IASB kemudian melunak, dan setelah proses yang panjang pada 2003 mengamandemen draf 2002
tersebut. Desakan dari berbagai pihak termasuk lobi yang dilakukan oleh bank-bank di Jerman dan
Perancis membuat IASB mempertimbangkan kembali penerapan IAS 39. Upaya lobi kepada IASB ini
dilakukan oleh baik perusahaan, perorangan, dan badan perwakilan seperti asosiasi profesional,
grup perwakilan industri, pembuat standar nasional dan badan perwakilan Eropa seperti FEE dan
EFRAG. Namun upaya lobi yang sangat besar datang dari Presiden Perancis saat itu, Jacques Chirac,
yang mengatakan dalam suratnya kepada komisioner European Comission (EC) bahwa beliau
keberatan jika pengukuran derivatif dengan fair value dan mengatakan standar IASB adalah
konsekuensi yang keji terhadap stabilitas keuangan.

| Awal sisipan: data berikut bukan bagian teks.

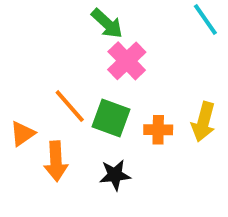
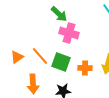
pink cross: (127, 61) -> (69, 33), turned -30
orange triangle: (22, 134) -> (17, 57), moved

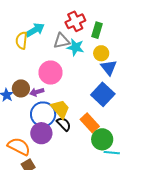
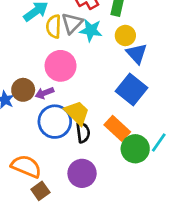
yellow semicircle: (22, 40) -> (54, 26), moved
gray triangle: (62, 41) -> (72, 23), turned -30
black semicircle: (64, 124) -> (83, 132), turned 42
purple circle: (41, 133) -> (82, 173), moved
cyan line: (112, 153) -> (159, 143), moved, turned -56

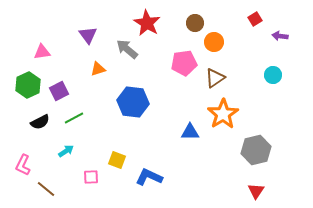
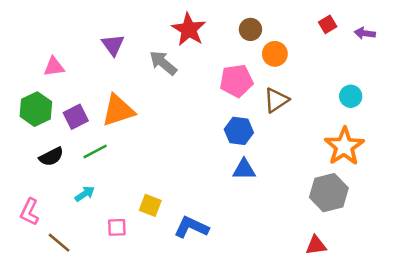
purple arrow: (280, 36) -> (365, 33), moved
orange triangle: (98, 69) -> (118, 110), moved, size x1.8
blue hexagon: (133, 102) -> (239, 131), moved, size x0.7
orange star: (223, 114) -> (344, 146), moved
red triangle: (256, 191) -> (316, 245), moved, turned 48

IASB merespon berbagai reaksi tersebut, namun tetap berupaya untuk mempertahankan prinsip
pengukuran dnegan menggunakan nilai fair value. Hingga akhirnya ARC (Accounting Regulatory
Committee) mengesah kan semua standar IASB, tetapi memberikan pengecualian terhadap
beberapa ketentuan yang terkandung dalam IAS 39 terutama tentang pengukuran menggunakan fair
value dan lindung nilai. Perusahaan yang diperbolehkan untuk tidak tunduk pada ketentuan ini
adalah saat menyusun akun yang menggunakan IAS/IFRS dari tahun 2005. Hal ini menunjukkan
bahwa aktivitas lobi dan ekonomi yang kuat serta grup politik yang berpengaruh telah sukses dalam
mendikte isi dari standar akuntansi.
Namun banyak pihak yang mengkiritk keputusan ARC ini, dan menganggap pembentukan ‘IAS Eropa’
ini sebagai sebuah kemunduran, jauh dari tujuan utama harmoinisasi laporan keuangan. Salah
satumya adalah penyusun standar akuntansi di Inggris yang tetap menganjurkan perusahaan-
persahaan di sana untuk tunduk pada ketentuan IAS 39 secara penuh.